These are important questions worthy of consideration, especially in light of Haspel's pledge not to restart the CIA's “enhanced interrogation” programs during her May 9 testimony before the Senate Intelligence Committee. And a few days later, an Army Green Beret turned UFC Fighter offered up his little contribution to this moment of reflection:

“This wasn’t an attempt to demonstrate bravado,” Kennedy wrote on Twitter. “Just trying to show people what this is.”

That's a commendable impulse, sure — except that getting waterboarded in a controlled setting, voluntarily, in a familiar setting, surrounded by buddies who will stop any time, without the terror of extraordinary rendition, solitary confinement, stress positions, and sleep deprivation that define the CIA's broad interrogation program.

I guess?

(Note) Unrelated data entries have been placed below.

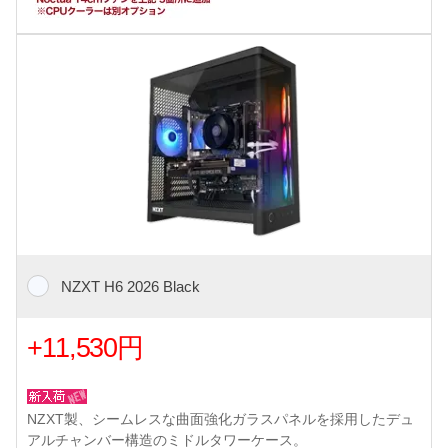
NZXT H6 2026 Black
+11,530円
NZXT製、シームレスな曲面強化ガラスパネルを採用したデュ
アルチャンバー構造のミドルタワーケース。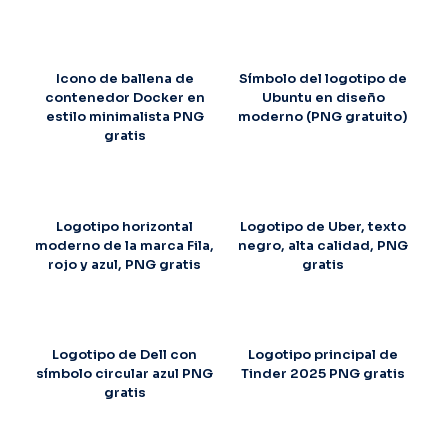
Icono de ballena de
Símbolo del logotipo de
contenedor Docker en
Ubuntu en diseño
estilo minimalista PNG
moderno (PNG gratuito)
gratis
Logotipo horizontal
Logotipo de Uber, texto
moderno de la marca Fila,
negro, alta calidad, PNG
rojo y azul, PNG gratis
gratis
Logotipo de Dell con
Logotipo principal de
símbolo circular azul PNG
Tinder 2025 PNG gratis
gratis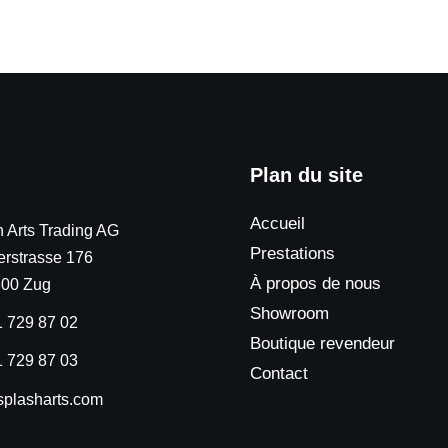
Plan du site
Accueil
 Arts Trading AG
Prestations
rstrasse 176
À propos de nous
00 Zug
Showroom
1 729 87 02
Boutique revendeur
1 729 87 03
Contact
splasharts.com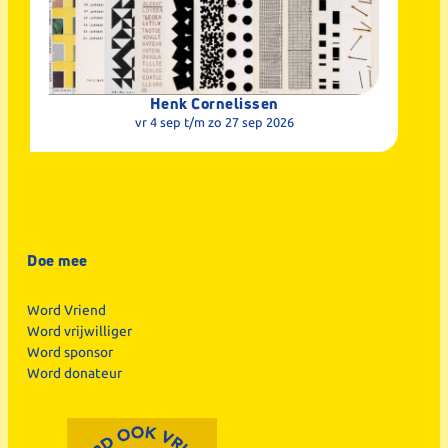
Henk Cornelissen
vr 4 sep
t/m zo 27 sep 2026
Doe mee
Word Vriend
Word vrijwilliger
Word sponsor
Word donateur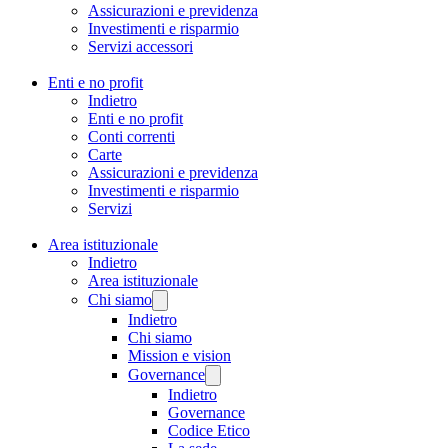
Assicurazioni e previdenza
Investimenti e risparmio
Servizi accessori
Enti e no profit
Indietro
Enti e no profit
Conti correnti
Carte
Assicurazioni e previdenza
Investimenti e risparmio
Servizi
Area istituzionale
Indietro
Area istituzionale
Chi siamo
Indietro
Chi siamo
Mission e vision
Governance
Indietro
Governance
Codice Etico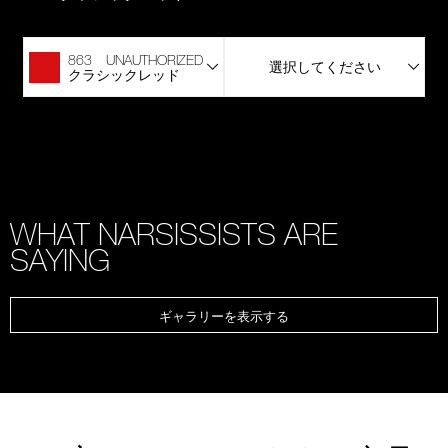
863 UNAUTHORIZED
選択してください
クラシックレッド
WHAT NARSISSISTS ARE
SAYING
ギャラリーを表示する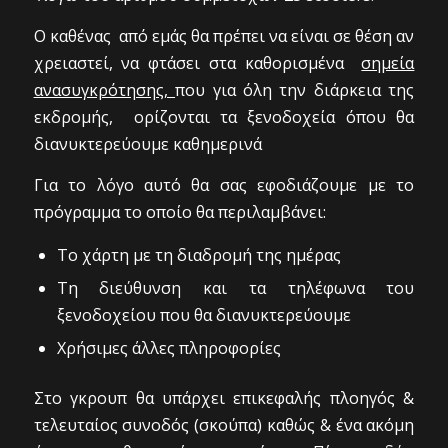
Ο καθένας από εμάς θα πρέπει να είναι σε θέση αν
χρειαστεί, να φτάσει στα καθορισμένα
σημεία
ανασυγκρότησης,
που για όλη την διάρκεια της
εκδρομής, ορίζονται τα ξενοδοχεία όπου θα
διανυκτερεύουμε καθημερινά
Για το λόγο αυτό θα σας εφοδιάζουμε με το
πρόγραμμα το οποίο θα περιλαμβάνει:
Το χάρτη με τη διαδρομή της ημέρας
Τη διεύθυνση και τα τηλέφωνα του
ξενοδοχείου που θα διανυκτερεύουμε
Χρήσιμες άλλες πληροφορίες
Στο γκρουπ θα υπάρχει επικεφαλής πλοηγός &
τελευταίος συνοδός (σκούπα) καθώς & ένα ακόμη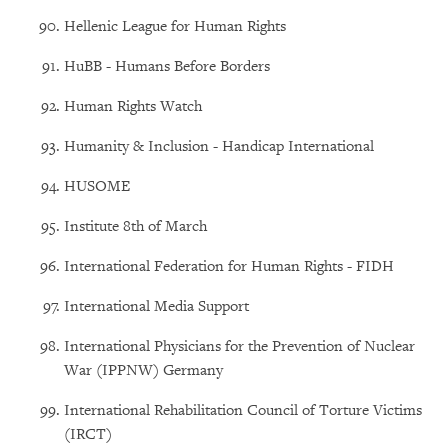
Hellenic League for Human Rights
HuBB - Humans Before Borders
Human Rights Watch
Humanity & Inclusion - Handicap International
HUSOME
Institute 8th of March
International Federation for Human Rights - FIDH
International Media Support
International Physicians for the Prevention of Nuclear
War (IPPNW) Germany
International Rehabilitation Council of Torture Victims
(IRCT)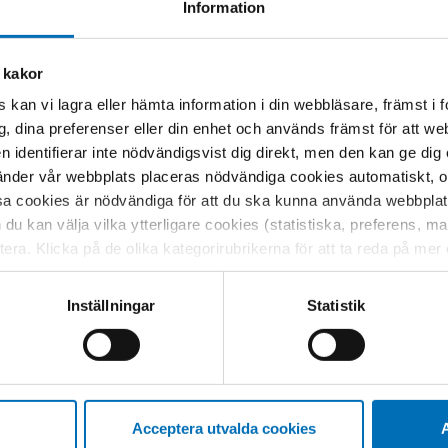
Information
 kakor
 kan vi lagra eller hämta information i din webbläsare, främst i
g, dina preferenser eller din enhet och används främst för att 
en identifierar inte nödvändigsvist dig direkt, men den kan ge dig
der vår webbplats placeras nödvändiga cookies automatiskt, och
sa cookies är nödvändiga för att du ska kunna använda webbplat
h du kan välja vilka ytterligare cookies (statistiska, preferens, 
ptera. Klicka på de olika kategorirubrikerna för att ta reda på me
bservera att blockering av cookies kan påverka din upplevelse av
t vår webbplats tidigare och accepterat användningen av cookies
Inställningar
Statistik
tessinställningarna i din webbläsare.
Relaterat innehåll
Acceptera utvalda cookies
A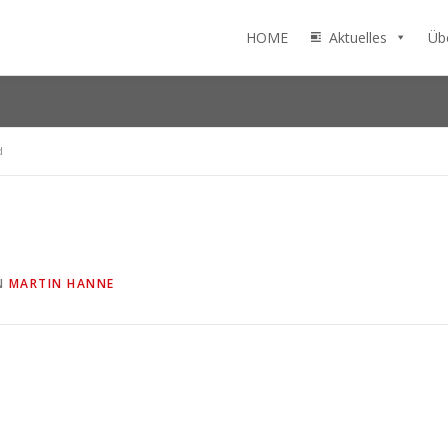
HOME
Aktuelles
Üb
d
N
MARTIN HANNE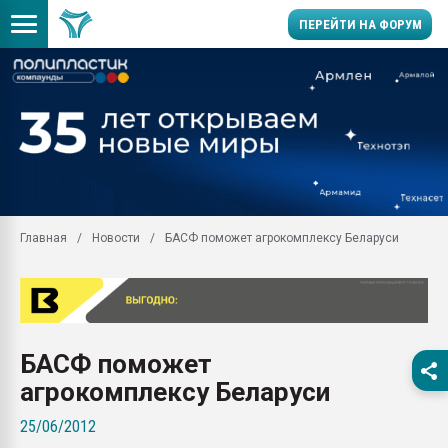
ПЕРЕЙТИ НА ФОРУМ
Продажа готового бизн
производство SPC лам
цикла
29.07.2026 ФРП помог 
заводу пластмасс" зах
ППЭ
Главная
Новости
БАСФ поможет агрокомплексу Беларуси
Помощь в подборе мат
Вакуум-формовочные 
ближайшее подмосковье
Подмосковье, Москва
28.07.2026 Автоматиза
БАСФ поможет
первый план в перераб
пластмасс
агрокомплексу Беларуси
28.07.2026 "Техноникол
25/06/2012
ситуацией на строител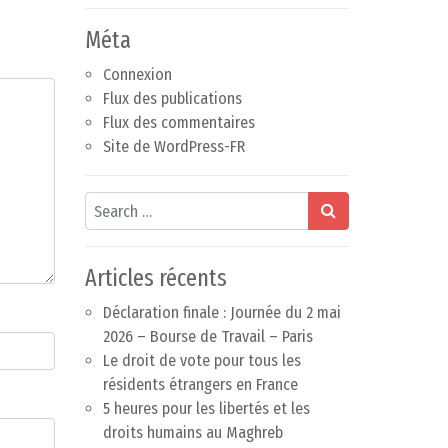
Méta
Connexion
Flux des publications
Flux des commentaires
Site de WordPress-FR
Search
Articles récents
Déclaration finale : Journée du 2 mai
2026 – Bourse de Travail – Paris
Le droit de vote pour tous les
résidents étrangers en France
5 heures pour les libertés et les
droits humains au Maghreb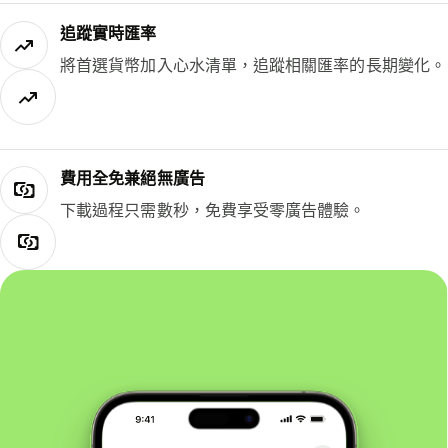
追蹤實時匯率
將首選貨幣加入心水清單，追蹤相關匯率的長期變化。
費用全免兼絕無廣告
下載過程只需數秒，免費享受零廣告體驗。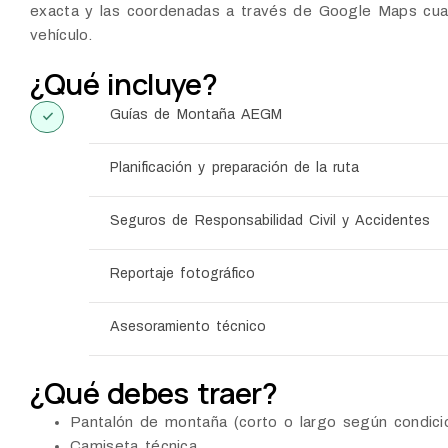
exacta y las coordenadas a través de Google Maps cuan
vehículo.
¿Qué incluye?
Guías de Montaña AEGM
Planificación y preparación de la ruta
Seguros de Responsabilidad Civil y Accidentes
Reportaje fotográfico
Asesoramiento técnico
¿Qué debes traer?
Pantalón de montaña (corto o largo según condici
Camiseta técnica.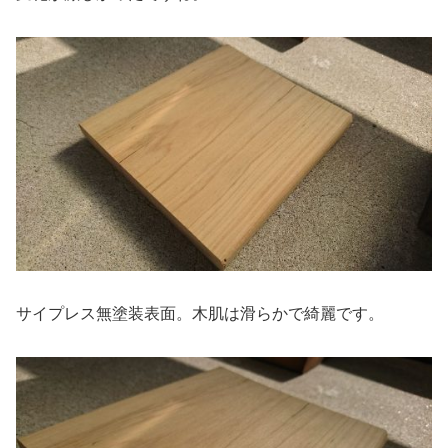
サイプレス無塗装表面。木肌は滑らかで綺麗です。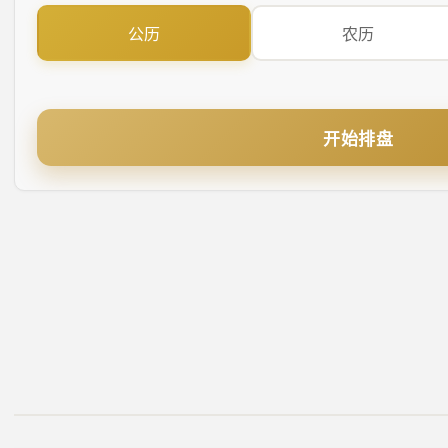
公历
农历
开始排盘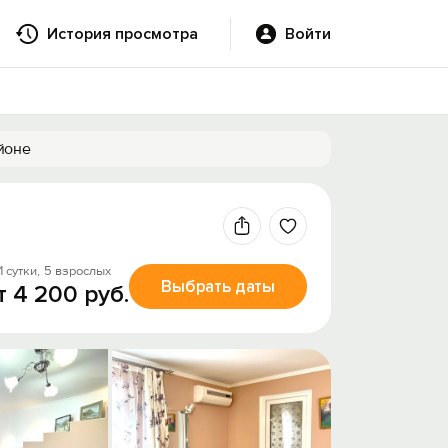
История просмотра
Войти
йоне
1 сутки,
5 взрослых
Выбрать даты
т 4 200 руб.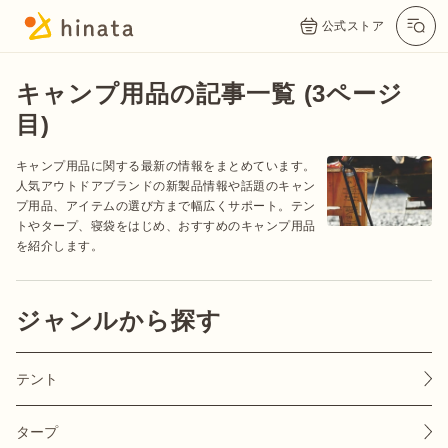
公式ストア
キャンプ用品の記事一覧 (3ページ
目)
キャンプ用品に関する最新の情報をまとめています。
人気アウトドアブランドの新製品情報や話題のキャン
プ用品、アイテムの選び方まで幅広くサポート。テン
トやタープ、寝袋をはじめ、おすすめのキャンプ用品
を紹介します。
公式App
Twitter
Instagram
LINE
ジャンルから探す
テント
公式オンラインストア
タープ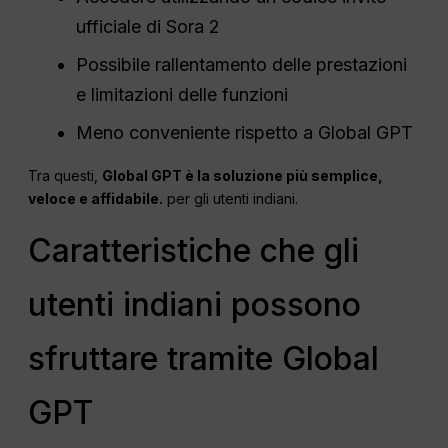
ufficiale di Sora 2
Possibile rallentamento delle prestazioni
e limitazioni delle funzioni
Meno conveniente rispetto a Global GPT
Tra questi,
Global GPT è la soluzione più semplice,
veloce e affidabile.
per gli utenti indiani.
Caratteristiche che gli
utenti indiani possono
sfruttare tramite Global
GPT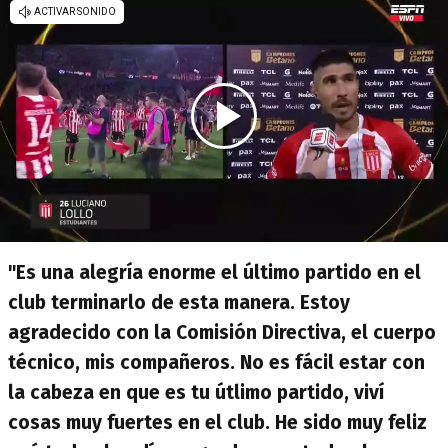
"Es una alegría enorme el último partido en el
club terminarlo de esta manera. Estoy
agradecido con la Comisión Directiva, el cuerpo
técnico, mis compañeros. No es fácil estar con
la cabeza en que es tu útlimo partido, viví
cosas muy fuertes en el club. He sido muy feliz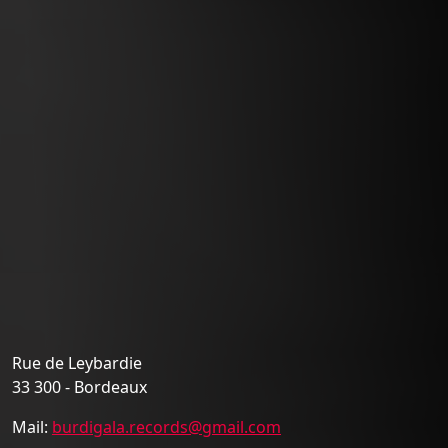
Rue de Leybardie
33 300 - Bordeaux
Mail:
burdigala.records@gmail.com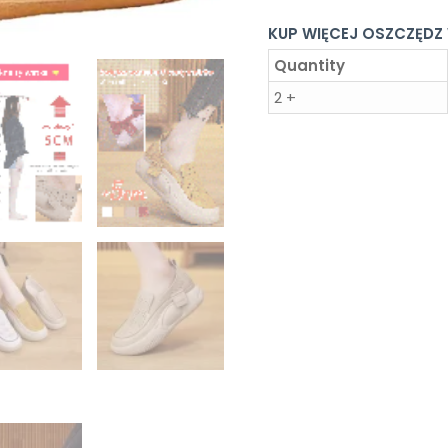
KUP WIĘCEJ OSZCZĘDZ
Quantity
2 +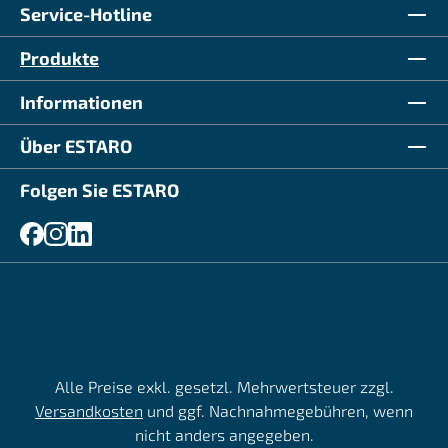
Service-Hotline
Produkte
Informationen
Über ESTARO
Folgen Sie ESTARO
Alle Preise exkl. gesetzl. Mehrwertsteuer zzgl.
Versandkosten
und ggf. Nachnahmegebühren, wenn
nicht anders angegeben.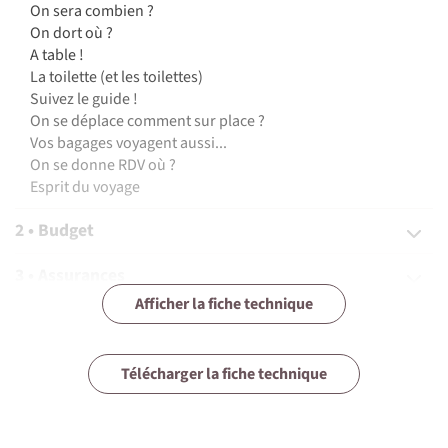
On sera combien ?
On dort où ?
A table !
La toilette (et les toilettes)
Suivez le guide !
On se déplace comment sur place ?
Vos bagages voyagent aussi...
On se donne RDV où ?
Esprit du voyage
2 • Budget
3 • Assurances
Afficher la fiche technique
4 • Equipement
5 • Formalités et santé
Télécharger la fiche technique
6 • Le pays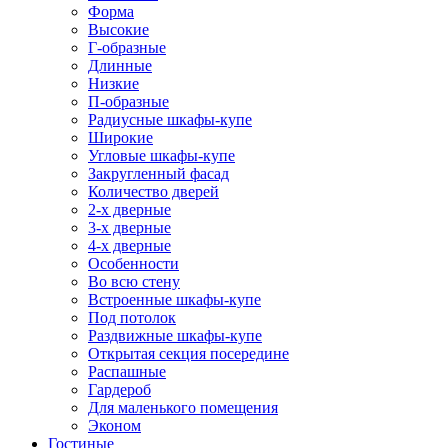
Форма
Высокие
Г-образные
Длинные
Низкие
П-образные
Радиусные шкафы-купе
Широкие
Угловые шкафы-купе
Закругленный фасад
Количество дверей
2-х дверные
3-х дверные
4-х дверные
Особенности
Во всю стену
Встроенные шкафы-купе
Под потолок
Раздвижные шкафы-купе
Открытая секция посередине
Распашные
Гардероб
Для маленького помещения
Эконом
Гостиные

Whatever Kennedy's doing in his backyard with his pals — well, that's objectively not the same as what we're talking about, regardless of the broader ethical context (Speaking of: A 2014 Senate Intelligence Committee report characterized CIA's enhanced interrogation techniques broadly as extraordinarily vicious, but fruitless in yielding any “unique” intelligence that could be obtained by other methods. And 109 retired military leaders want the Senate to block Haspel's nomination simply over the torture issues. So there's that).

I am 100% in favor of other forms of waterboarding, though …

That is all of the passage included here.